Prompt: Beginning with the line below that contains "The geopolitical landscape surro" and ending with the line that contains "Question and Answers", retype every line exactly. Pictures are not copied.

Dataset entries:
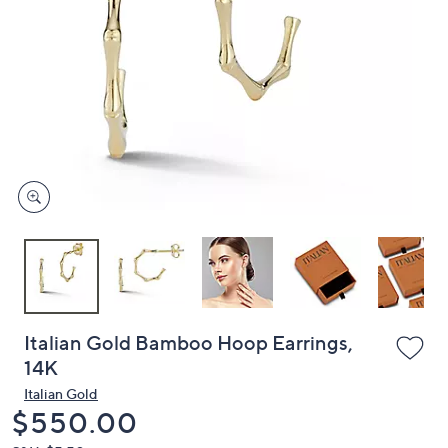
or
swipe
left
and
right
on
touch
devices
to
review.
Italian Gold Bamboo Hoop Earrings,
14K
Italian Gold
Deleted
$550.00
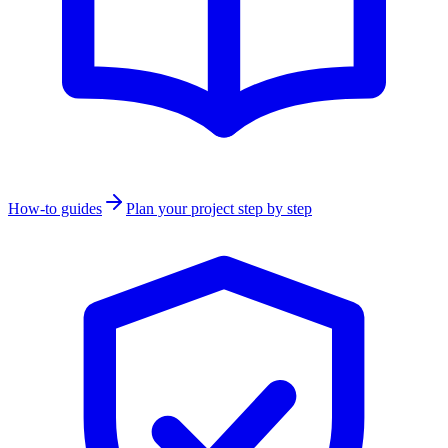
How-to guides
Plan your project step by step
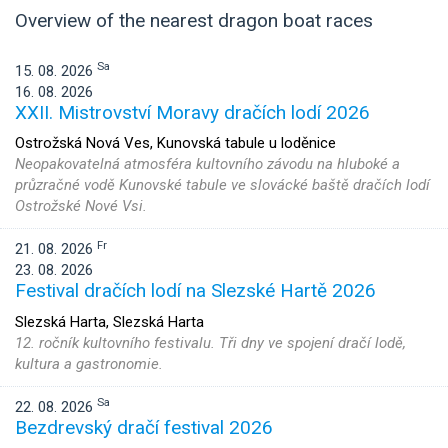
Overview of the nearest dragon boat races
Sa
15. 08. 2026
16. 08. 2026
XXII. Mistrovství Moravy dračích lodí 2026
Ostrožská Nová Ves, Kunovská tabule u loděnice
Neopakovatelná atmosféra kultovního závodu na hluboké a
průzračné vodě Kunovské tabule ve slovácké baště dračích lodí
Ostrožské Nové Vsi.
Fr
21. 08. 2026
23. 08. 2026
Festival dračích lodí na Slezské Hartě 2026
Slezská Harta, Slezská Harta
12. ročník kultovního festivalu. Tři dny ve spojení dračí lodě,
kultura a gastronomie.
Sa
22. 08. 2026
Bezdrevský dračí festival 2026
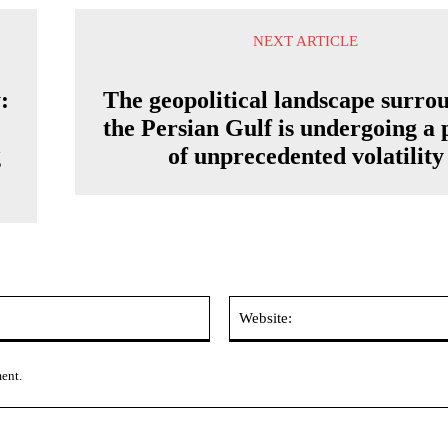
NEXT ARTICLE
:
The geopolitical landscape surro
the Persian Gulf is undergoing a 
g
of unprecedented volatility
Email:*
ment.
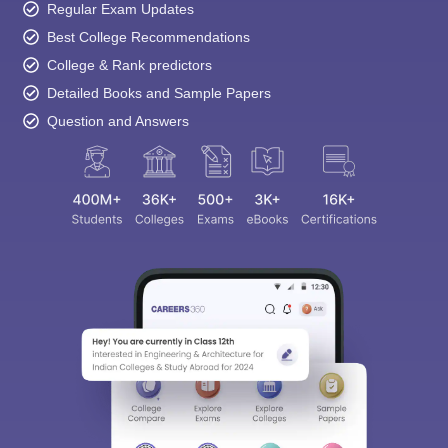
Regular Exam Updates
Best College Recommendations
College & Rank predictors
Detailed Books and Sample Papers
Question and Answers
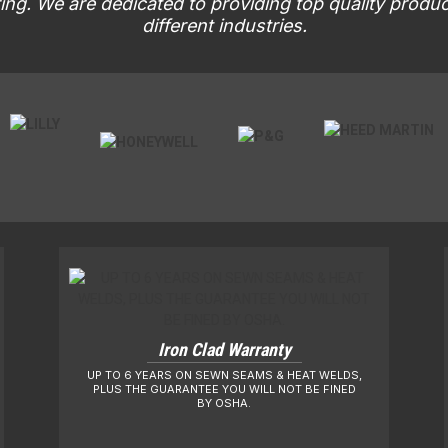
ng. We are dedicated to providing top quality produ
different industries.
Iron Clad Warranty
UP TO 6 YEARS ON SEWN SEAMS & HEAT WELDS,
PLUS THE GUARANTEE YOU WILL NOT BE FINED
BY OSHA.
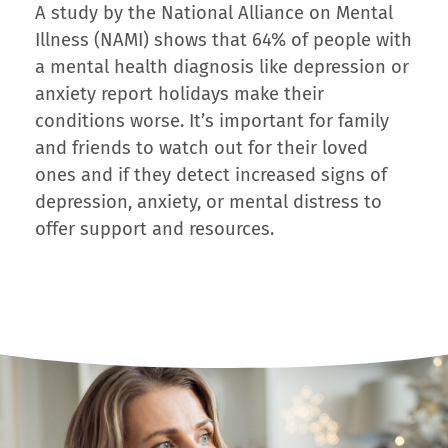
A study by the National Alliance on Mental
Illness (NAMI) shows that 64% of people with
a mental health diagnosis like depression or
anxiety report holidays make their
conditions worse. It’s important for family
and friends to watch out for their loved
ones and if they detect increased signs of
depression, anxiety, or mental distress to
offer support and resources.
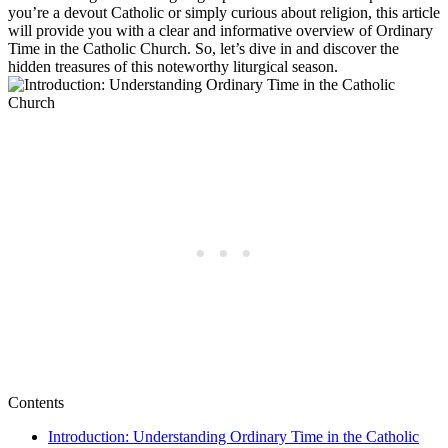
you’re a devout Catholic or simply curious about religion, this article
will provide you with a clear and informative overview of Ordinary
Time in the Catholic Church. So, let’s dive in and discover the
hidden treasures of this noteworthy liturgical season.
Contents
Introduction: Understanding Ordinary Time in the Catholic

Result of this exercise:
The geopolitical landscape surro
the Persian Gulf is undergoing a 
g
of unprecedented volatility
Email:*
ment.
Regular Exam Updates
Best College Recommendations
College & Rank predictors
Detailed Books and Sample Papers
Question and Answers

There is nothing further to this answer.